Golf guide to St Andrews, Fife, Angus and Perthshire
We spoke to the Golf Channel’s Mike Bailey and Canadian Golf Traveller’s Brian Kendall about some of their Scotland experiences. Hear about some of their favorites...
Gleneagles, 8th Kings
Playing the Old Course at St Andrews is a truly transcendent experience. Stepping back into history. The game as we know it – was born here. 28 Open Championships have been contested on this hallowed layout – with so many of the game’s great players having stood triumphant on that 18th green with the Claret Jug in hand. Bobby Jones, Jack Nicklaus, Seve Ballesteros, Nick Faldo and Tiger Woods. You are literally walking in their footsteps.
But with that history behind you, standing on the first tee is equally surreal and terrifying. No matter how many times you visit. It has been such a widely photographed image, you almost can’t believe that you’re actually in it for those all-too brief moments. Despite it being one of the widest fairways in the world, with the pressure of history on you – it almost feels unhittable. And (without revealing any names) some people have missed it.
After overcoming the initial nerves and tension, there are many iconic sights on the Old Course that will be instantly recognizable to any lover of the game and its traditions. Famous bunkers – including Strath and Hell –threaten ominously throughout your round, while the legendary 17th - the Road Hole – remains one of the most challenging and thrilling to play in the world. The ultimate card-wrecker.
Crossing the Swilcan Bridge is a subtly spectacular way to conclude the round, with the comparatively gentle 18th hole allowing you to relax and savor the surroundings. It is a fascinating course to play and navigate around, with so many possibilities and variety of shots on offer. If you were forced to play the Old Course every day for the rest of your life – it would be a most satisfying golfing existence.
St Andrews Swilcan Bridge
It is easy to forget that there are four courses directly adjacent to the Old – the New, Jubilee, Eden, Strathtyrum and Balgove. All have positive qualities, but it is the Old Tom Morris-designed New Course that is the highlight of the Old’s sisters. It is a somewhat ironic name, would be like calling North by Northwest a new movie, but the oldest new course in the world is a fantastic test. For many locals, it is their favorite, and it’s easy to see why. Just yards from the Old Course, the New is a true examination of links golf.
You will also discover that the town of St Andrews is oozing with history and tradition. With its medieval attractions, including the Castle, Cathedral and a University that dates back to the 15th century, the Auld Grey Toon (as it is referred to locally) has much to offer besides the golf. If you so desire, you can even visit the grave of Old Tom. I’m sure that he would appreciate the company.

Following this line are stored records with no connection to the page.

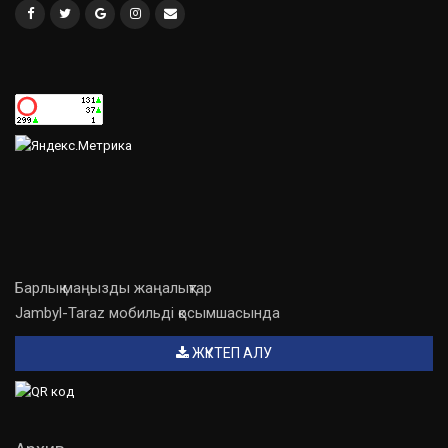
Барлық маңызды жаңалықтар
Jambyl-Taraz мобильді қосымшасында
ЖҮКТЕП АЛУ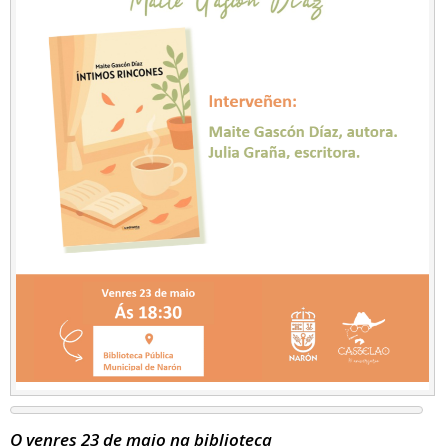
O venres 23 de maio na biblioteca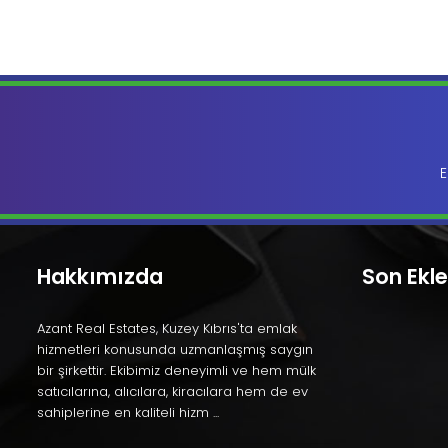
E
Hakkımızda
Son Ekl
Azant Real Estates, Kuzey Kıbrıs'ta emlak
hizmetleri konusunda uzmanlaşmış saygın
bir şirkettir. Ekibimiz deneyimli ve hem mülk
satıcılarına, alıcılara, kiracılara hem de ev
sahiplerine en kaliteli hizm ...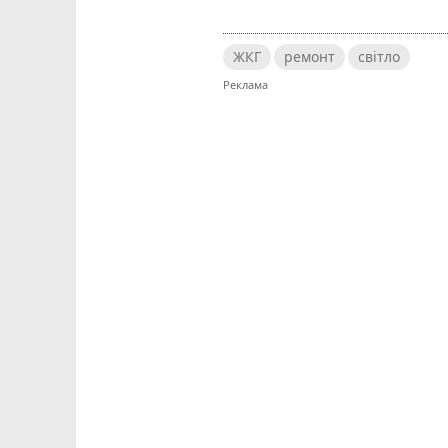
ЖКГ
ремонт
світло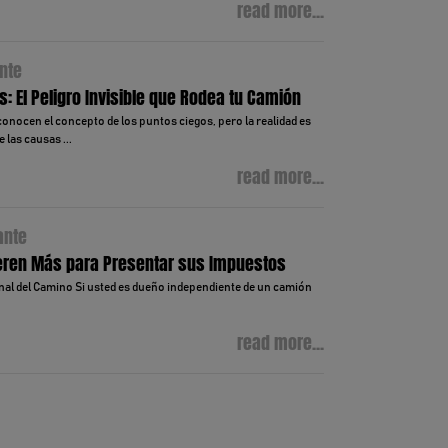
read more...
nte
: El Peligro Invisible que Rodea tu Camión
onocen el concepto de los puntos ciegos, pero la realidad es
 las causas ...
read more...
ante
peren Más para Presentar sus Impuestos
inal del Camino Si usted es dueño independiente de un camión
read more...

The atmosphere in the town is also tangible. With numerous pubs and bars – including the famous Jigger Inn – there are ample places to spend an evening and sample the local beverages with an eclectic and varied mix of people. With thousands of students and tourists milling around, there will be no shortage of conversation topics. It’s fair to say that many an enjoyable night, and subsequent hangover, have been had in St Andrews.
Just a few miles outside of St Andrews is Kingsbarns, which has grown in popularity since it was opened in 2000. In fact, it has hard to believe that this stunning course has only been there for 15 years. It has blended into the landscape beautifully, and has proven to be a favorite among professionals on the European Tour since it became part of the Alfred Dunhill Links Championship. Playable for all and spectacular, this modern links is another jewel in the crown of Fife.
The legendary Ben Hogan never played the Old Course or visited Fife, but he did compete at the legendary Angus course of Carnoustie in 1953. His solitary appearance in the Open Championship brought him the Claret Jug and secured his place in local folklore. And you can try it for yourself. The Championship Course is among the most challenging in the world, but it is unquestionably a fantastic experience for masochistic golfers. It will brutalize your game – but it will be the happiest 105 that you’ve ever shot.
Overall, Angus is an underrated area for golf in Scotland. In addition to Carnoustie, the likes of Panmure and Monifieth (where Tom Watson first experienced links golf) are among the finest courses in the country, and are certainly worth visiting. One of the keys to remember with golf in Scotland is that the lesser-known courses are often more satisfying than the trophy venues.
But if you’ve had enough of having a sea breeze blowing into your face, you can give your skin some relief by visiting the inland county of Perthshire. With its rolling hills and stunning countryside, there is an unrivalled tranquility to the area. Playing here is the equivalent of golfing with your slippers on.
Gleneagles is the most famous golfing venue in Perthshire and it is spectacular. With three courses, the PGA Centenary, Kings and Queens, is a fine exhibition of inland golf. It is a wonderful setting with a panoramic view of the surrounding hills in view, right between the Highlands and Lowlands.
Gleneagles, Queens Course
Patriotic American readers may wish to turn away in disgust, but many will remember that the Centenary hosted the Ryder Cup in 2014. Playing this Jack-Nicklaus design will allow you to relive and recreate the shots produced by the world’s best players.